THE body’s immune system is programmed to recognise “self” from “non-self” cells—foreign molecules such as bacteria, viruses and parasites—and mount a response to get rid of them. Critical to this response are certain white blood cells called T-cells. T-cells have receptor molecules on their surface that bind to structures recognised as non-self, and this binding triggers the immune response. There are also two kinds of other proteins on the surface of the T-cells, one kind that switches on the immune response and the other that switches it off. These are called “checkpoint proteins”.
The former set of checkpoints make the T-cells active when an infection is present and the latter set puts the brakes on the immune system and helps it switch off when the immune cell response is no longer required. Just like in a motor car, an intricate balance between acceleration and braking is essential because otherwise the immune system will go on an overdrive and begin to respond to things that it should not respond to and potentially destroy healthy cells and tissues. Autoimmune disorders are the result of the body’s immune system reacting to the body’s self cells as if they were non-self or antigenic.
Cancer cells, by producing certain proteins, can often trick the immune system to switch off its T-cells when they should actually be attacking them. These proteins on cancer cells are thus actually activating a certain switch-off molecule on the surface of the T-cells. This year’s Nobel Prize in Physiology or Medicine has been awarded to two key scientists who identified these brake checkpoint molecules on T-cells and invented biological techniques to prevent the cancer cells from activating these, which otherwise would have put brakes on the immune response to cancer. The molecular brakes on T-cells thus remain inactive and the surcharged immune system can now attack the cancer cells.
James Allison, 70, of MD Anderson Cancer Centre at the University of Texas, Houston, and Tasuku Honjo, 76, of Kyoto University are the two immunologists whom the Nobel Academy has chosen for the prestigious award for, as the citation says, “their discovery of cancer therapy by inhibition of negative immune regulation”. The two scientists will share the prize money of $1.1 million equally.
Paradigm shift
The research of these two laureates has marked a paradigm shift in the approach to cancer therapy. Before their groundbreaking work, the approach was mainly aimed at attacking cancer cells directly through different kinds of drugs that were specific to types of cancer. Here the approach is more universal, where the immune system itself is being primed, or reprogrammed, to unleash T-cells to fight all types of cancer. The technique is referred to as cancer immunotherapy and the corresponding therapeutic agents—drugs that block checkpoint proteins—are called “checkpoint inhibitors”. Given the way it works, the technique is also sometimes called “checkpoint blockade therapy”.
Their seminal work has laid the foundation for an entirely new clinical approach to treating cancer.
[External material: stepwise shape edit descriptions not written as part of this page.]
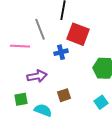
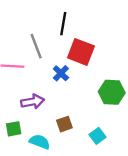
blue cross: (61, 52) -> (61, 73), turned -32
cyan square: (101, 102) -> (98, 136), moved

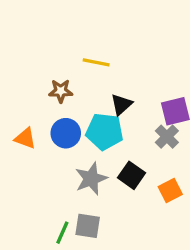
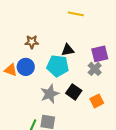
yellow line: (96, 62) -> (76, 14), moved
black triangle: (121, 105) -> (68, 50), turned 32
blue circle: (66, 133) -> (26, 67), moved

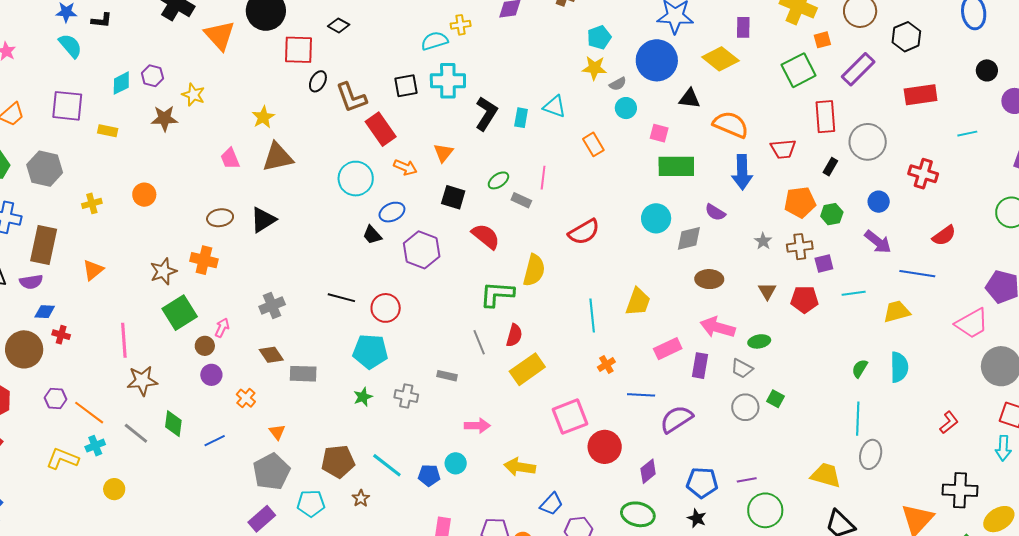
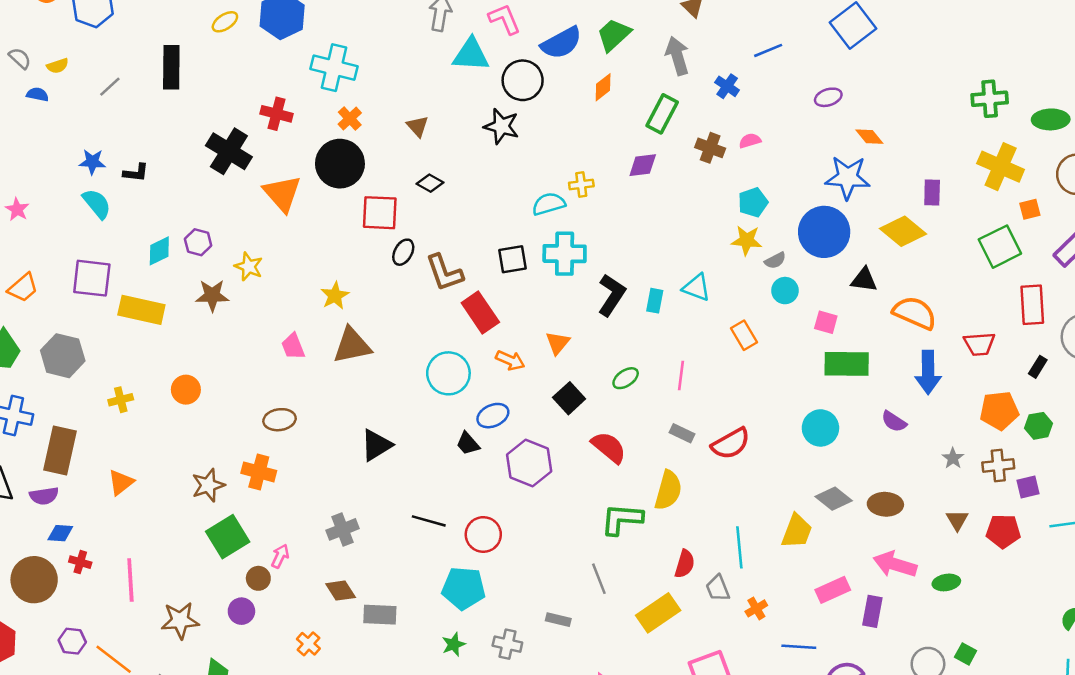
yellow rectangle: (108, 131) -> (141, 310), size x1.8
black square: (453, 197) -> (569, 398), turned 30
gray rectangle: (521, 200) -> (682, 433), moved
black triangle: (263, 220) -> (376, 445), moved
gray diamond: (689, 238) -> (834, 499), moved, turned 52
red semicircle: (514, 335) -> (685, 564), moved
pink line: (124, 340) -> (130, 580), moved
gray trapezoid: (742, 369) -> (718, 588), moved, turned 40
purple circle: (211, 375) -> (241, 611), moved

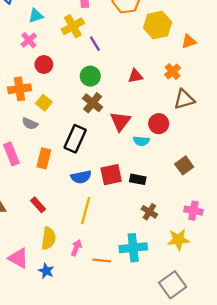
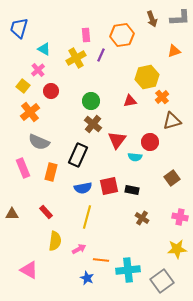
cyan triangle: (36, 16) -> (44, 49), turned 48
yellow hexagon: (158, 25) -> (147, 77), moved
orange triangle: (189, 41) -> (174, 51), moved
purple line: (95, 44) -> (101, 55), moved, turned 56
orange cross: (20, 89) -> (30, 112), turned -30
yellow square: (44, 103) -> (23, 86), moved
gray semicircle: (30, 124) -> (39, 142), size x1.5
yellow star: (178, 240) -> (177, 249), moved
pink arrow: (76, 248) -> (79, 249), turned 40
cyan cross: (133, 248) -> (128, 270), moved
pink triangle: (18, 258) -> (29, 270), moved
blue star: (46, 271) -> (87, 278), moved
The first “checkpoint inhibitor” drug was approved by the United States’ Food and Drug Administration (FDA) in 2011 and within a short period, a number of drugs came into use that have either completely cured thousands of patients who had no hope, or have prolonged many lives by a decade and more where traditional interventions would have at best extended their lives by a year or two.
“The laureates’ discoveries have added a new pillar in cancer therapy [Figure 1]; it represents a completely new principle because, unlike previous strategies, it is not based on targeting the cancer cells but rather the brakes—the checkpoints—of the host immune system,” said Klaus Karre, a member of the Nobel Committee for the Physiology or Medicine and an immunologist at the Karolinska Institute in Stockholm, while describing the work during the announcement. “It’s a big step in the fight against cancer. We can now see the long-term outcome of this treatment [since 2011], and it is quite convincing,” he added.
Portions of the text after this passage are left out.